• **Task goal**
Restate word for word the line containing "unforgettable day together." and all remaining lines of the entries below.

Source data:
--- --- ---
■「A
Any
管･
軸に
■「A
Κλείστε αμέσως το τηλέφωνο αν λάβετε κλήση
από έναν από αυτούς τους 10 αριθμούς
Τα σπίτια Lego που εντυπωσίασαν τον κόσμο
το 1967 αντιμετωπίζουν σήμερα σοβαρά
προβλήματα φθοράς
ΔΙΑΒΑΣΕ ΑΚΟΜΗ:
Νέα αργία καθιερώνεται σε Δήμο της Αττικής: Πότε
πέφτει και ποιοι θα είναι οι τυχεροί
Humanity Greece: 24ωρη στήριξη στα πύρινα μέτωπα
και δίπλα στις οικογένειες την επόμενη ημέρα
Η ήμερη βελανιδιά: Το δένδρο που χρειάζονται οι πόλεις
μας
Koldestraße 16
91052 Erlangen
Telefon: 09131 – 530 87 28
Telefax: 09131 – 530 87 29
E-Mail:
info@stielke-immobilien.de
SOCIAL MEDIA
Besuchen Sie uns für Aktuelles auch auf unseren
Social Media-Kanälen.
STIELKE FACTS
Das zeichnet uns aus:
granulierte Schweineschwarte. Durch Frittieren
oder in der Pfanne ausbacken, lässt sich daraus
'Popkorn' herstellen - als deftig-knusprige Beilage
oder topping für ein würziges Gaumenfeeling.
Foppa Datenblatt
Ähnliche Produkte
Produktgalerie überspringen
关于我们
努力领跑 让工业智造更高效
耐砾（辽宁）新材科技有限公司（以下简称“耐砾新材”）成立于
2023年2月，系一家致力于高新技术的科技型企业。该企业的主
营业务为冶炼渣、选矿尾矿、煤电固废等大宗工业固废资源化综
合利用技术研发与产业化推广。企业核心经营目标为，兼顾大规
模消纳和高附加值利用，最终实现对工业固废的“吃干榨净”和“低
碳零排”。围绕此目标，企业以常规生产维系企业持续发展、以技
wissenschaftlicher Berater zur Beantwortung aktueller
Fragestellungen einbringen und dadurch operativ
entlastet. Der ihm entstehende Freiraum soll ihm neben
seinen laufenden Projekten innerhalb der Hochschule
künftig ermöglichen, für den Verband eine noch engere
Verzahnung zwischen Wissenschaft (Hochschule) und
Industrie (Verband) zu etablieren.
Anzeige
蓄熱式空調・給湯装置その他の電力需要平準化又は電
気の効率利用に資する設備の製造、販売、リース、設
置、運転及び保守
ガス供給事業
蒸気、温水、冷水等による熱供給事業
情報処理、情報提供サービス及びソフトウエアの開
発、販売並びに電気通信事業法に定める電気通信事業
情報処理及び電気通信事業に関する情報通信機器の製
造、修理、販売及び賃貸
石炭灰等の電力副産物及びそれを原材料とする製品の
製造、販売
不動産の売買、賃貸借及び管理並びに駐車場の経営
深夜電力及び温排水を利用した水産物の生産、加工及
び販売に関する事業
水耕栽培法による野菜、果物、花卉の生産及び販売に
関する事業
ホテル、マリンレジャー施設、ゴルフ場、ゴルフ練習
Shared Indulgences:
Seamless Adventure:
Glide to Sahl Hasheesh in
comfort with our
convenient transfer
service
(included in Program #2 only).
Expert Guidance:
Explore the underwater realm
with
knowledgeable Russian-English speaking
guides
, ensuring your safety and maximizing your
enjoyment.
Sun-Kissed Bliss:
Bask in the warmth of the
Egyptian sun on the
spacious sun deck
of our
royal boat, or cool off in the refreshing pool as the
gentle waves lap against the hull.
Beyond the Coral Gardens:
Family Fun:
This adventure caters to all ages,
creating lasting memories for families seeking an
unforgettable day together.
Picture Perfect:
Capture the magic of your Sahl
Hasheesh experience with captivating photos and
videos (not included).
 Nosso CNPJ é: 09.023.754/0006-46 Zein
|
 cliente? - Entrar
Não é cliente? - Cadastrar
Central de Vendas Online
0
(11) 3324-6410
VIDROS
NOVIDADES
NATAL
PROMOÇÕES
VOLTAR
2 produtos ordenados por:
--- --- ---
• **Final answer**
unforgettable day together.
Picture Perfect:
Capture the magic of your Sahl
Hasheesh experience with captivating photos and
videos (not included).
 Nosso CNPJ é: 09.023.754/0006-46 Zein
|
 cliente? - Entrar
Não é cliente? - Cadastrar
Central de Vendas Online
0
(11) 3324-6410
VIDROS
NOVIDADES
NATAL
PROMOÇÕES
VOLTAR
2 produtos ordenados por:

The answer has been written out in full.